- Macau to oversee facial recognition tech
- China reportedly scooping up private data
- More regulations needs for the proper use of the tech
Macau’s casino operators are becoming more serious about leveraging facial recognition tech to ensure customer safety. The measure may be backfiring as there have been reports of the misuse of the data to identify vulnerable customers and collect private data.
Macau Casinos’ Test Facial Recognition Tech
Macau is stepping up its efforts to better protect customers by introducing a series of technologically advanced measures, including facial recognition technologies. The Gaming Inspection and Coordination Bureau has confirmed that operators in one of Asia’s largest gaming huts have been leveraging the technology to ensure the safety of customers.

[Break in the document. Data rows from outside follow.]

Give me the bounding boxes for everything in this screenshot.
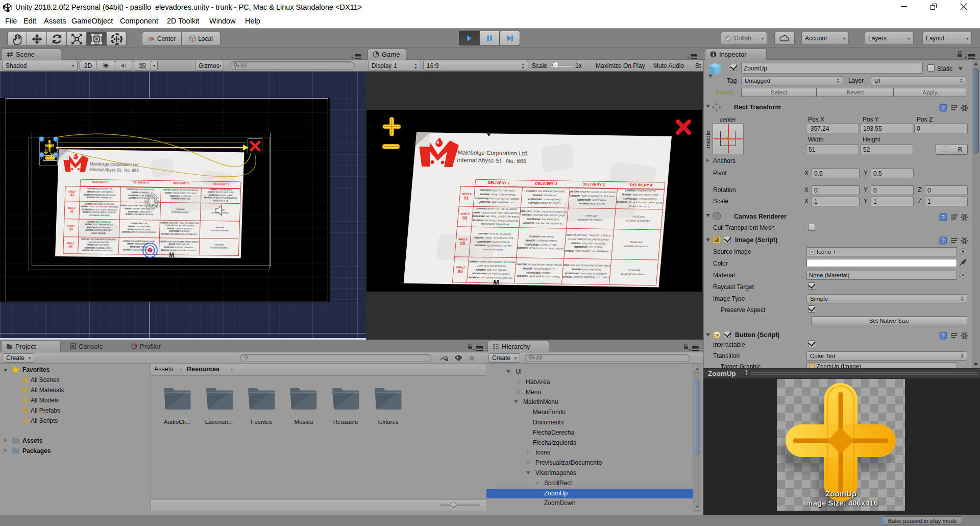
svg-text:OK: OK (715, 333, 720, 337)
svg-text:?: ? (942, 214, 945, 220)
svg-text:?: ? (942, 333, 945, 339)
svg-text:?: ? (942, 105, 945, 111)
svg-text:?: ? (942, 238, 945, 244)
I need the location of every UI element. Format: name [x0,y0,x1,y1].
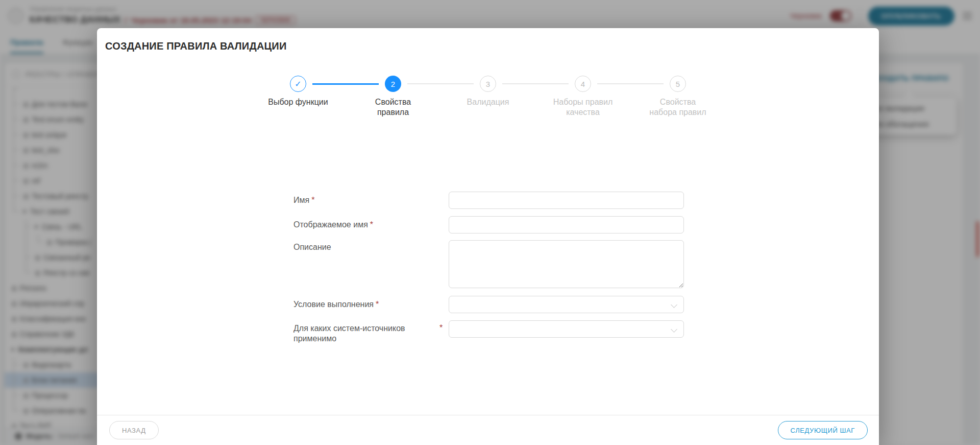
step-connector [312,83,379,85]
step-2[interactable]: 2Свойства правила [346,76,440,118]
step-1[interactable]: ✓Выбор функции [251,76,346,118]
step-connector [407,83,474,84]
step-label: Свойства правила [363,97,423,118]
step-connector [502,83,569,84]
step-number: 4 [575,76,591,92]
description-textarea[interactable] [449,240,684,288]
step-label: Свойства набора правил [648,97,708,118]
check-icon: ✓ [290,76,306,92]
required-mark: * [311,196,314,204]
stepper: ✓Выбор функции2Свойства правила3Валидаци… [251,76,725,118]
modal-footer: НАЗАД СЛЕДУЮЩИЙ ШАГ [97,415,879,445]
modal-title: СОЗДАНИЕ ПРАВИЛА ВАЛИДАЦИИ [105,40,286,52]
back-button[interactable]: НАЗАД [109,421,159,439]
step-number: 3 [480,76,496,92]
screen: Управление моделью данных КАЧЕСТВО ДАННЫ… [0,0,980,445]
step-3[interactable]: 3Валидация [440,76,535,118]
step-number: 2 [385,76,401,92]
condition-select[interactable] [449,296,684,313]
chevron-down-icon [671,326,677,333]
next-step-button[interactable]: СЛЕДУЮЩИЙ ШАГ [778,421,868,439]
step-label: Валидация [467,97,509,107]
chevron-down-icon [671,301,677,308]
step-5[interactable]: 5Свойства набора правил [630,76,725,118]
description-label: Описание [293,243,331,252]
create-validation-rule-modal: СОЗДАНИЕ ПРАВИЛА ВАЛИДАЦИИ ✓Выбор функци… [97,28,879,445]
systems-label: Для каких систем-источников применимо [293,320,427,344]
required-mark: * [439,323,443,333]
required-mark: * [370,220,373,229]
required-mark: * [376,300,379,309]
step-connector [597,83,664,84]
display-name-label: Отображаемое имя* [293,216,373,233]
name-input[interactable] [449,192,684,209]
step-label: Выбор функции [268,97,328,107]
condition-label: Условие выполнения* [293,296,379,313]
step-4[interactable]: 4Наборы правил качества [535,76,630,118]
display-name-input[interactable] [449,216,684,233]
name-label: Имя* [293,192,314,209]
step-label: Наборы правил качества [553,97,613,118]
step-number: 5 [670,76,686,92]
systems-select[interactable] [449,320,684,338]
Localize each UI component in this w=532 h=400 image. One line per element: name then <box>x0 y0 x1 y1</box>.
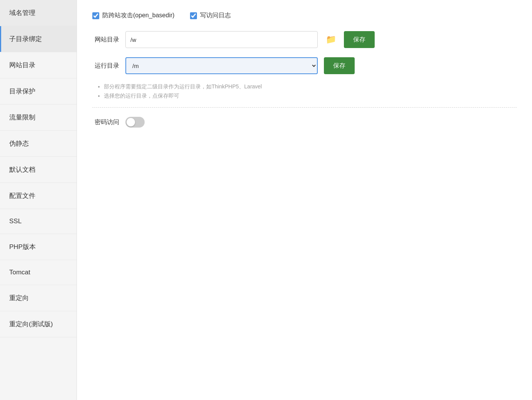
password-access-toggle[interactable] <box>125 117 145 128</box>
sidebar-item-pseudo-static[interactable]: 伪静态 <box>0 131 77 157</box>
sidebar-item-default-doc[interactable]: 默认文档 <box>0 157 77 183</box>
hints-list: 部分程序需要指定二级目录作为运行目录，如ThinkPHP5、Laravel 选择… <box>92 83 517 100</box>
hint-item-2: 选择您的运行目录，点保存即可 <box>104 93 517 100</box>
sidebar-item-ssl[interactable]: SSL <box>0 209 77 234</box>
website-dir-folder-button[interactable]: 📁 <box>324 33 338 46</box>
sidebar-item-subdirectory[interactable]: 子目录绑定 <box>0 26 77 52</box>
access-log-checkbox-label[interactable]: 写访问日志 <box>190 12 231 20</box>
sidebar-item-redirect[interactable]: 重定向 <box>0 285 77 311</box>
website-dir-row: 网站目录 📁 保存 <box>92 31 517 48</box>
access-log-label: 写访问日志 <box>200 12 231 20</box>
main-content: 防跨站攻击(open_basedir) 写访问日志 网站目录 📁 保存 运行目录… <box>77 0 532 400</box>
sidebar-item-website-dir[interactable]: 网站目录 <box>0 52 77 78</box>
run-dir-save-button[interactable]: 保存 <box>324 57 355 74</box>
password-access-label: 密码访问 <box>92 118 119 126</box>
toggle-slider <box>125 117 145 128</box>
sidebar-item-redirect-beta[interactable]: 重定向(测试版) <box>0 311 77 337</box>
checkbox-row: 防跨站攻击(open_basedir) 写访问日志 <box>92 12 517 20</box>
run-dir-row: 运行目录 /m / 保存 <box>92 57 517 74</box>
sidebar: 域名管理 子目录绑定 网站目录 目录保护 流量限制 伪静态 默认文档 配置文件 … <box>0 0 77 400</box>
sidebar-item-traffic-limit[interactable]: 流量限制 <box>0 105 77 131</box>
sidebar-item-domain[interactable]: 域名管理 <box>0 0 77 26</box>
run-dir-label: 运行目录 <box>92 62 119 70</box>
sidebar-item-config-file[interactable]: 配置文件 <box>0 183 77 209</box>
anti-csrf-checkbox[interactable] <box>92 12 99 19</box>
sidebar-item-dir-protection[interactable]: 目录保护 <box>0 78 77 105</box>
password-access-row: 密码访问 <box>92 117 517 128</box>
folder-icon: 📁 <box>326 35 336 45</box>
website-dir-input[interactable] <box>125 31 318 48</box>
anti-csrf-checkbox-label[interactable]: 防跨站攻击(open_basedir) <box>92 12 175 20</box>
website-dir-save-button[interactable]: 保存 <box>344 31 375 48</box>
access-log-checkbox[interactable] <box>190 12 197 19</box>
website-dir-label: 网站目录 <box>92 36 119 44</box>
section-divider <box>92 107 517 108</box>
sidebar-item-php-version[interactable]: PHP版本 <box>0 234 77 260</box>
anti-csrf-label: 防跨站攻击(open_basedir) <box>102 12 175 20</box>
run-dir-select[interactable]: /m / <box>125 57 318 74</box>
hint-item-1: 部分程序需要指定二级目录作为运行目录，如ThinkPHP5、Laravel <box>104 83 517 90</box>
sidebar-item-tomcat[interactable]: Tomcat <box>0 260 77 285</box>
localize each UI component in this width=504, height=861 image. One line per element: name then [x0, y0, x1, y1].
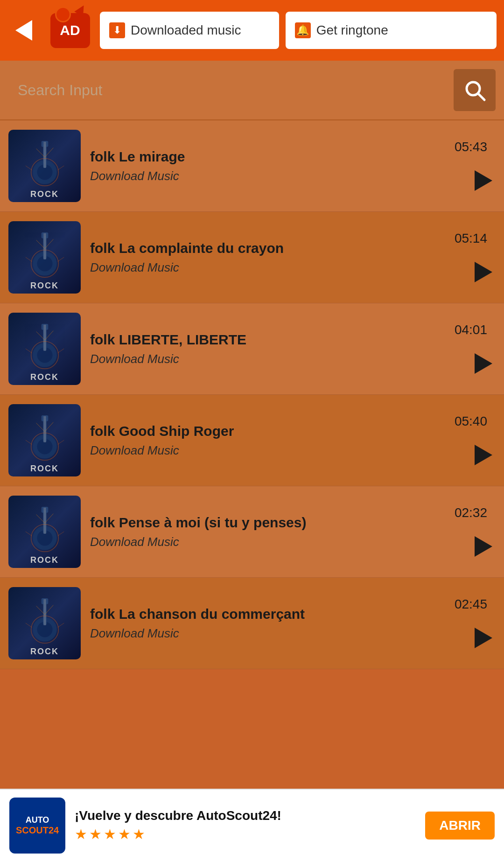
download-music-label: Download Music — [90, 626, 445, 641]
music-list: ROCK folk Le mirage Download Music 05:43 — [0, 120, 504, 669]
album-art: ROCK — [8, 496, 81, 568]
get-ringtone-button[interactable]: 🔔 Get ringtone — [286, 12, 497, 49]
play-button[interactable] — [471, 168, 496, 193]
svg-line-12 — [25, 166, 32, 170]
ad-scout-text: SCOUT24 — [16, 825, 59, 836]
play-icon — [475, 262, 492, 282]
svg-line-60 — [25, 532, 32, 536]
guitar-icon — [8, 221, 81, 284]
svg-line-24 — [25, 257, 32, 261]
play-button[interactable] — [471, 260, 496, 284]
music-info: folk LIBERTE, LIBERTE Download Music — [90, 331, 445, 366]
star-2: ★ — [89, 826, 102, 842]
star-3: ★ — [104, 826, 116, 842]
album-art: ROCK — [8, 404, 81, 476]
guitar-icon — [8, 404, 81, 467]
music-right: 05:14 — [455, 231, 496, 284]
music-duration: 02:32 — [455, 505, 487, 520]
svg-line-13 — [57, 166, 64, 170]
search-button[interactable] — [454, 69, 496, 111]
play-icon — [475, 170, 492, 191]
music-info: folk La chanson du commerçant Download M… — [90, 606, 445, 641]
music-list-item[interactable]: ROCK folk Le mirage Download Music 05:43 — [0, 120, 504, 212]
play-button[interactable] — [471, 534, 496, 559]
album-art: ROCK — [8, 313, 81, 385]
music-list-item[interactable]: ROCK folk LIBERTE, LIBERTE Download Musi… — [0, 303, 504, 395]
ad-content: ¡Vuelve y descubre AutoScout24! ★ ★ ★ ★ … — [75, 808, 416, 842]
download-music-label: Download Music — [90, 169, 445, 183]
music-duration: 04:01 — [455, 322, 487, 337]
back-button[interactable] — [7, 14, 40, 47]
get-ringtone-label: Get ringtone — [316, 23, 388, 38]
music-list-item[interactable]: ROCK folk La complainte du crayon Downlo… — [0, 212, 504, 303]
play-button[interactable] — [471, 626, 496, 650]
music-right: 05:43 — [455, 140, 496, 193]
star-half: ★ — [133, 826, 145, 842]
svg-line-48 — [25, 440, 32, 444]
svg-line-36 — [25, 349, 32, 353]
music-list-item[interactable]: ROCK folk Pense à moi (si tu y penses) D… — [0, 486, 504, 578]
album-art: ROCK — [8, 130, 81, 202]
genre-label: ROCK — [30, 281, 59, 294]
music-title: folk Good Ship Roger — [90, 423, 445, 440]
svg-line-37 — [57, 349, 64, 353]
genre-label: ROCK — [30, 464, 59, 476]
guitar-icon — [8, 496, 81, 559]
music-duration: 05:43 — [455, 140, 487, 154]
download-music-label: Download Music — [90, 260, 445, 275]
abrir-button[interactable]: ABRIR — [425, 812, 495, 840]
svg-line-73 — [57, 623, 64, 627]
download-icon: ⬇ — [109, 22, 125, 38]
search-bar — [0, 61, 504, 120]
ad-logo-box: AD — [50, 13, 90, 48]
music-info: folk Pense à moi (si tu y penses) Downlo… — [90, 514, 445, 549]
music-info: folk Good Ship Roger Download Music — [90, 423, 445, 458]
music-title: folk Le mirage — [90, 148, 445, 165]
ad-title: ¡Vuelve y descubre AutoScout24! — [75, 808, 416, 823]
music-right: 04:01 — [455, 322, 496, 376]
music-right: 05:40 — [455, 414, 496, 467]
play-icon — [475, 353, 492, 374]
play-icon — [475, 536, 492, 557]
download-music-label: Download Music — [90, 443, 445, 458]
svg-line-72 — [25, 623, 32, 627]
svg-line-1 — [478, 93, 484, 100]
svg-line-61 — [57, 532, 64, 536]
music-right: 02:45 — [455, 597, 496, 650]
autoscout-logo: AUTO SCOUT24 — [9, 798, 65, 854]
download-music-label: Download Music — [90, 535, 445, 549]
play-icon — [475, 628, 492, 648]
music-right: 02:32 — [455, 505, 496, 559]
ad-auto-text: AUTO — [26, 815, 49, 825]
search-input[interactable] — [8, 69, 454, 111]
album-art: ROCK — [8, 587, 81, 659]
music-title: folk Pense à moi (si tu y penses) — [90, 514, 445, 531]
ad-stars: ★ ★ ★ ★ ★ — [75, 826, 416, 842]
ad-banner: AUTO SCOUT24 ¡Vuelve y descubre AutoScou… — [0, 789, 504, 861]
music-info: folk Le mirage Download Music — [90, 148, 445, 183]
music-duration: 05:40 — [455, 414, 487, 429]
search-icon — [463, 78, 486, 102]
album-art: ROCK — [8, 221, 81, 294]
genre-label: ROCK — [30, 372, 59, 385]
genre-label: ROCK — [30, 555, 59, 568]
guitar-icon — [8, 587, 81, 650]
music-duration: 02:45 — [455, 597, 487, 612]
guitar-icon — [8, 313, 81, 376]
music-title: folk La complainte du crayon — [90, 240, 445, 257]
ad-logo: AD — [47, 8, 93, 53]
star-1: ★ — [75, 826, 87, 842]
play-button[interactable] — [471, 443, 496, 467]
svg-line-49 — [57, 440, 64, 444]
play-icon — [475, 445, 492, 465]
music-list-item[interactable]: ROCK folk Good Ship Roger Download Music… — [0, 395, 504, 486]
genre-label: ROCK — [30, 647, 59, 659]
downloaded-music-button[interactable]: ⬇ Downloaded music — [100, 12, 279, 49]
star-4: ★ — [118, 826, 131, 842]
play-button[interactable] — [471, 351, 496, 376]
back-arrow-icon — [15, 20, 32, 41]
download-music-label: Download Music — [90, 352, 445, 366]
music-duration: 05:14 — [455, 231, 487, 246]
music-list-item[interactable]: ROCK folk La chanson du commerçant Downl… — [0, 578, 504, 669]
music-info: folk La complainte du crayon Download Mu… — [90, 240, 445, 275]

Yet, the technology is not as pervasive as Luddites may think. According to DICJ, the regulator’s acronym, all tests were in a stage of preliminary testing and a full-scale implementation would take a while.
At the same time, strict rules for the use of the technology have begun to emerge. For example, casinos cannot use these technologies for anything but monitoring their properties and ensuring the security on the premises of the casinos. Las Vegas Sands Corp. and MGM Resorts International are already utilizing facial recognition whereas other big brands are in the process of negotiating with suppliers.
The Dangers of Face Recognition in Macau’s Casinos
New technologies will be coming to the fore in other important areas of casino operation as well, including anti-money laundering and know your customer (KYC) practices. The technology shouldn’t be leveraged to give casinos an edge, for example, as a recent Bloomberg article revealed.
According to the article, Chinese operators have been using facial recognition to identify the gamers that are the most prone to risk and targetting them specifically. Such misuse of technology underpins what the dangers lack of basic ethnic guidelines bring around with itself.
It’s not that such mismanagement practices are happening just in Macau. China may be exporting data outside the country via the so-called “data cloud” whereby data is breached and exported back to the mainland. This is in violation with Macau’s data protection policy. Then again, China is the overlord that sanctions gambling in its back yard.
The push to introduce better technologies ensuring the safety of customers has been a long-term goal of operators in Macau and a move approved and welcomed by Mui San Meng, assistant to the Commissioner-General of the Unitary Police Service.
Meanwhile, the Macau Gaming Bureau released a statement on Friday, June 28, saying that it had begun looking into a framework for authorizing the use of such technologies at a mass scale in Macau.
The Bureau also explained that any installation of surveillance technologies in casinos needs to be pre-approved by the regulator and given green light to. This ensures a stricter control over how surveillance tech and facial recognition is used.
Still, the Bureau didn’t comment on whether China has been syphoning off personal data and whether casinos have been targetting more susceptible gamblers to squeeze out better profit.